Ehyeh-Asher-Ehyeh, es decir yo soy el que soy, le respondió el Señor en la montaña al atribulado Moisés y de este encuentro da fe el Libro del Éxodo del Antiguo Testamento. Tal es uno de los siete nombres con los que se llama en la Biblia a Dios. Yavhé, Elodim, Jehová son algunos otros. Todo para no mencionar lo inefable.
Soy yo. Dos vocablos. En hebreo significan, ni más ni menos, que la confirmación de la existencia en el gesto de conjugar el verbo ser. Pero también sirve para nombrar a Dios por su nombre propio. Es por esto que cuando los romanos fueron a buscar a Jesús al huerto, para que se cumpliera la Palabra, tuvieron que escuchar, sobre la identidad del condenado, una definición polisémica: Soy yo, validando tanto su existir en el mundo como su condición divina.
Y hablando de nombres en el Libro del Génesis, Dios da el poder a los hombres de nombrar a las especies. Es que en la tradición judía nombrar es dar existencia y se presume que los autores de estos textos fueron rabinos durante el cautiverio del pueblo en Babilonia.
¿Será por eso que en Harry Potter, la novela de J.K. Rowling, no se nombraba a Voldemort? Como si pronunciar los fonemas que componían su nombre fuese invocar su temible presencia y, en cambio, no nombrarlo los librase de sus iniquidades.
Lo que no se nombra no existe parece haber sido la lógica que reguló los campos de concentración. Tal vez por esto los prisioneros no eran llamados por sus nombres sino por sus números. Tirando del hilo sería algo así como: No se nombra, ergo, no existe, ergo no se puede aniquilar lo que no es. Siniestro y mortífero apotegma, por cierto, que tantos millones de asesinatos causó.
Pero ¿Qué hay en un nombre? ¿Acaso existe una correspondencia entre la composición de una palabra y su significado? Ante esa pregunta, se sabe, ha habido a lo largo de la historia, diferentes respuestas.

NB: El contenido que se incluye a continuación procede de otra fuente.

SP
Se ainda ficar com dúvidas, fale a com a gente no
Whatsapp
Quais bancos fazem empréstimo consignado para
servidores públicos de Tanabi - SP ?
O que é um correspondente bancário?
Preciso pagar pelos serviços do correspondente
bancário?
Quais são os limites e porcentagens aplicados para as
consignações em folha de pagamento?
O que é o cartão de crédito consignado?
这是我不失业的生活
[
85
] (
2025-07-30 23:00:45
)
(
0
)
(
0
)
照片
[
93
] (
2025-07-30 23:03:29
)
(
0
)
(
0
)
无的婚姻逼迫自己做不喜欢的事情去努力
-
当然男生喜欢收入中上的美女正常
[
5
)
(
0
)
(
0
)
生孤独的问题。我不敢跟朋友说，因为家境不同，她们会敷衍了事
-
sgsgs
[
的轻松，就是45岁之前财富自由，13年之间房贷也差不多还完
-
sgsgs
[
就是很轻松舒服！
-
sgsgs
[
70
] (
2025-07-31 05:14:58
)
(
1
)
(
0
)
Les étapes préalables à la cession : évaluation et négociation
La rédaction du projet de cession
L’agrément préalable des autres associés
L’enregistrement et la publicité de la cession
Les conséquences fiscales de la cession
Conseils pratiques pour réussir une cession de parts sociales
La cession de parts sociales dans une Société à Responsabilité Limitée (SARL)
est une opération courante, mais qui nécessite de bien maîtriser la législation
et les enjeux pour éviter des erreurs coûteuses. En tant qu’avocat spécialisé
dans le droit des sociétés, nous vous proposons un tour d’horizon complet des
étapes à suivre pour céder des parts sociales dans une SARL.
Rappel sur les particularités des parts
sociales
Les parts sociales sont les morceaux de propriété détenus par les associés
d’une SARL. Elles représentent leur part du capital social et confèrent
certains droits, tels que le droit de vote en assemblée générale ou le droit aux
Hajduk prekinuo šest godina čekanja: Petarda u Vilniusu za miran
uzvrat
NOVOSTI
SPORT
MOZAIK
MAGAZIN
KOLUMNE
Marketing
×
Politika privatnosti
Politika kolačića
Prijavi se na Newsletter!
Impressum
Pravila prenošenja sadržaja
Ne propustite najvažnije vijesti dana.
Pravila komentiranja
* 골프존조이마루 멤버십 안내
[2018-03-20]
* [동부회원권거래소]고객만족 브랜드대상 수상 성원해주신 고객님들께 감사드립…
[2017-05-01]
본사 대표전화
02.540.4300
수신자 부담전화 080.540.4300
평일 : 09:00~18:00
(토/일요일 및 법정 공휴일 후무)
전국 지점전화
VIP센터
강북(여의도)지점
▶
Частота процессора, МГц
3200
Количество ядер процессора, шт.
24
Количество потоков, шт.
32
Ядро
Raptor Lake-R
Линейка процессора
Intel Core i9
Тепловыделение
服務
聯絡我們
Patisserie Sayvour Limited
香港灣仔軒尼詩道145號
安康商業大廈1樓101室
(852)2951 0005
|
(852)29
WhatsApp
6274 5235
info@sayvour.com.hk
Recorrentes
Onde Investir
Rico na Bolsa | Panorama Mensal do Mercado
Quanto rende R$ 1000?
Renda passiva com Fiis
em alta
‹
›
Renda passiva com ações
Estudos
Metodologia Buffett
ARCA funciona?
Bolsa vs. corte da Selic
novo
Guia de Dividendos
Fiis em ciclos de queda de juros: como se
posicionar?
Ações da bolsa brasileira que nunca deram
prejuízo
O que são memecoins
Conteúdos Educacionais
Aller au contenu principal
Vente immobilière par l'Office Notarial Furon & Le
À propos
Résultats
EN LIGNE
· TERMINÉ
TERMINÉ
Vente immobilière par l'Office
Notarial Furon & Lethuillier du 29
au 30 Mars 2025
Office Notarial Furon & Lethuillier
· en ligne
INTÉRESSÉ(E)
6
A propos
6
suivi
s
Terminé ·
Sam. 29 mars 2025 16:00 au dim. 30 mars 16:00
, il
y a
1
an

William Shakespeare a fines del siglo XVI y por la interpósita persona de Julieta Capuleto, piensa que no: “¿qué hay en un nombre? Lo que llamamos rosa olería igual de dulce si tuviera cualquier otro nombre”, suspira la enamorada al saber que la sola consonancia de su apellido vuelve imposible su amor por Romeo Montesco.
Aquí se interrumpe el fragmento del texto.